The biggest canon source I think we have on the relationship of deities to their followers' worship is that after Vecna's ascension, Ioun says that he will need more worshippers to "disseminate his power and claim his domains". However, even that is pretty ambiguous, since Vecna is a new deity who was born mortal - essentially, an evil counterpart to the Raven Queen. It's unclear if this is only true of Vecna (and any hypothetical new god) or only true for something like the expansion of one's domains. Otherwise, I at least think - I could be wrong - that the cast has sometimes acted as though the gods rely on the worship of their followers, but Matt is usually noncommittal or "kind of, but it's complicated" in response.
My understanding, and this does involve some personal interpretation, is that the gods are not like Tinkerbell. They do not need you to clap if you believe in them lest they die. They exist, and have powers, regardless of whether they are worshiped. A good case in point is that between the Schism and the start of the Calamity, the Betrayers were completely sealed away with no access to followers, and survived and rapidly began fucking with the world as soon as they were unleashed. This is further backed up with the fact that the gods have frequently and repeatedly ceded ground to mortals - they granted them arcane magic, and when mortals used this to begin to distance themselves from the gods, the gods permitted it. This is also backed up by Sarenrae remaining perfectly capable of full power despite her worship having been vastly diminished post-Calamity until Pike began signficantly reviving her worship.
However, I think it is fair to say that the gods are drastically limited in what they can do on the Material Plane while they themselves are not on the Material Plane. They primarily need to work through their followers. They can send visions and dreams, and grant powers, but they can't simply step in and fix everything with a snap of their fingers. And so, having more followers and worshipers on the material plane means that their capacity to do enact meaningful change in the world is increased.
For what it's worth I've also, as a person with complex feelings about the existence of god but who through reflection and adjustment that is, frankly, ongoing (which I think is normal and appropriate) does have a religious practice, never found any logic in the idea that the gods are simply using their followers. Like, I might be lighting candles on Friday night to the benefit of literally no one, and anything I feel from it is, effectively, a placebo, or something entirely human-made. So why would it be different if some entity who has never spoken to me nor made their existence definitively clear gains power from it? Now consider the world in which I am a cleric. In that case, I am clearly getting something from this.

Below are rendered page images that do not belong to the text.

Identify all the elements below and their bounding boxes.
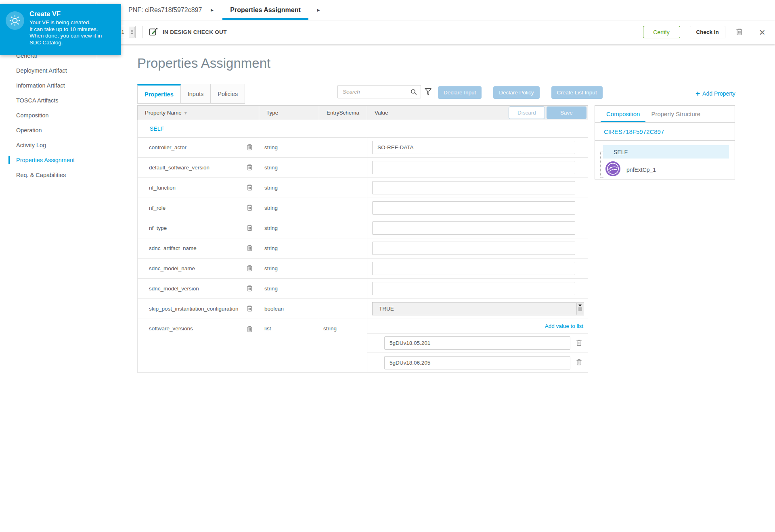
list-item (367, 353, 588, 372)
declare-policy-button[interactable]: Declare Policy (493, 86, 539, 99)
property-name: nf_role (149, 205, 165, 211)
tab-inputs[interactable]: Inputs (181, 84, 211, 104)
trash-icon (247, 285, 253, 293)
tree-node-pnfextcp[interactable]: pnfExtCp_1 (605, 161, 735, 178)
property-row-controller-actor: controller_actorstring (138, 138, 588, 158)
table-header: Property Name ▾ Type EntrySchema Value D… (137, 105, 588, 120)
toast-title: Create VF (29, 10, 102, 18)
sidebar-item-information-artifact[interactable]: Information Artifact (0, 78, 97, 93)
property-row-skip-post-instantiation-configuration: skip_post_instantiation_configurationboo… (138, 299, 588, 319)
search-box (337, 85, 421, 98)
tree-node-label: pnfExtCp_1 (626, 167, 656, 173)
filter-icon (424, 87, 432, 97)
property-row-default-software-version: default_software_versionstring (138, 158, 588, 178)
sidebar-item-activity-log[interactable]: Activity Log (0, 138, 97, 152)
value-select[interactable]: TRUE (372, 302, 584, 315)
property-name-cell: nf_function (138, 178, 259, 198)
property-name-cell: controller_actor (138, 138, 259, 157)
create-list-input-button[interactable]: Create List Input (551, 86, 603, 99)
trash-icon (247, 164, 253, 172)
toolbar-divider (751, 26, 751, 38)
property-type-cell: string (259, 238, 319, 258)
composition-panel: Composition Property Structure CIRES718F… (595, 105, 735, 179)
trash-icon (576, 359, 582, 367)
filter-button[interactable] (424, 87, 432, 97)
delete-property-button[interactable] (247, 285, 253, 293)
delete-property-button[interactable] (247, 184, 253, 192)
delete-property-button[interactable] (247, 325, 253, 334)
delete-component-button[interactable] (736, 28, 743, 37)
sidebar-item-req-capabilities[interactable]: Req. & Capabilities (0, 167, 97, 182)
tab-policies[interactable]: Policies (211, 84, 245, 104)
close-button[interactable]: × (759, 27, 765, 38)
property-name-cell: default_software_version (138, 158, 259, 177)
value-input[interactable] (372, 141, 575, 154)
tab-property-structure[interactable]: Property Structure (645, 106, 706, 122)
check-in-button[interactable]: Check in (690, 26, 725, 38)
lifecycle-status: IN DESIGN CHECK OUT (149, 27, 227, 37)
list-item (367, 334, 588, 353)
search-input[interactable] (338, 89, 411, 95)
value-input[interactable] (372, 161, 575, 174)
breadcrumb-item-pnf[interactable]: PNF: ciRes718f5972c897 (128, 6, 202, 14)
toolbar-divider (142, 26, 142, 38)
breadcrumb-item-properties-assignment[interactable]: Properties Assignment (222, 0, 308, 20)
property-schema-cell (319, 178, 367, 198)
value-input[interactable] (372, 221, 575, 235)
property-row-sdnc-artifact-name: sdnc_artifact_namestring (138, 238, 588, 259)
tree-connector (600, 177, 605, 177)
property-name-cell: sdnc_model_name (138, 259, 259, 278)
property-name: nf_type (149, 225, 167, 231)
delete-property-button[interactable] (247, 224, 253, 232)
delete-property-button[interactable] (247, 305, 253, 313)
discard-button[interactable]: Discard (509, 106, 545, 119)
sidebar-item-operation[interactable]: Operation (0, 123, 97, 138)
delete-property-button[interactable] (247, 244, 253, 252)
delete-list-value-button[interactable] (576, 359, 582, 367)
property-name-cell: skip_post_instantiation_configuration (138, 299, 259, 319)
sidebar-item-properties-assignment[interactable]: Properties Assignment (0, 152, 97, 167)
tree-node-self[interactable]: SELF (603, 145, 729, 159)
properties-tab-strip: PropertiesInputsPolicies (137, 84, 245, 104)
sidebar-item-tosca-artifacts[interactable]: TOSCA Artifacts (0, 93, 97, 108)
save-button[interactable]: Save (547, 106, 586, 119)
sidebar-item-composition[interactable]: Composition (0, 108, 97, 123)
property-value-cell (367, 238, 588, 258)
component-name[interactable]: CIRES718F5972C897 (595, 123, 735, 141)
toolbar-actions: Certify Check in × (643, 26, 765, 38)
list-value-input[interactable] (384, 336, 570, 350)
sidebar: GeneralDeployment ArtifactInformation Ar… (0, 0, 97, 532)
sidebar-item-deployment-artifact[interactable]: Deployment Artifact (0, 63, 97, 78)
property-row-software-versions: software_versionsliststringAdd value to … (138, 319, 588, 373)
property-schema-cell (319, 259, 367, 278)
property-name: sdnc_model_name (149, 265, 195, 271)
value-input[interactable] (372, 262, 575, 275)
property-type-cell: string (259, 259, 319, 278)
delete-property-button[interactable] (247, 204, 253, 212)
tab-composition[interactable]: Composition (601, 106, 645, 122)
property-name: software_versions (149, 325, 193, 332)
tab-properties[interactable]: Properties (137, 84, 181, 104)
value-input[interactable] (372, 201, 575, 215)
sidebar-item-label: Operation (16, 127, 42, 134)
delete-property-button[interactable] (247, 164, 253, 172)
main-content: Properties Assignment PropertiesInputsPo… (97, 44, 775, 532)
add-property-button[interactable]: + Add Property (695, 90, 735, 97)
trash-icon (247, 184, 253, 192)
property-value-cell: Add value to list (367, 319, 588, 372)
property-name: sdnc_artifact_name (149, 245, 197, 251)
delete-list-value-button[interactable] (576, 339, 582, 347)
property-row-sdnc-model-version: sdnc_model_versionstring (138, 279, 588, 299)
delete-property-button[interactable] (247, 144, 253, 152)
add-value-to-list-link[interactable]: Add value to list (545, 323, 583, 329)
certify-button[interactable]: Certify (643, 26, 680, 38)
value-input[interactable] (372, 282, 575, 295)
list-value-input[interactable] (384, 356, 570, 369)
value-input[interactable] (372, 242, 575, 255)
delete-property-button[interactable] (247, 265, 253, 273)
column-header-property-name[interactable]: Property Name ▾ (138, 106, 259, 120)
declare-input-button[interactable]: Declare Input (438, 86, 482, 99)
value-input[interactable] (372, 181, 575, 194)
property-schema-cell (319, 198, 367, 218)
list-header: Add value to list (367, 319, 588, 334)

In short, the relationship between mortals in Exandria and the gods, or at least the Prime Deities, has always to me seemed symbiotic. I think that the idea people get nothing from the act of worship in and of itself is a very limited and small-minded one in the first place, and so while I reject the idea that the gods are reliant on people for sustenance - though they are reliant for a certain degree of agency within the world - the premise that the gods are using their followers with the followers deriving nothing from it is already false and the entire argument dissolves.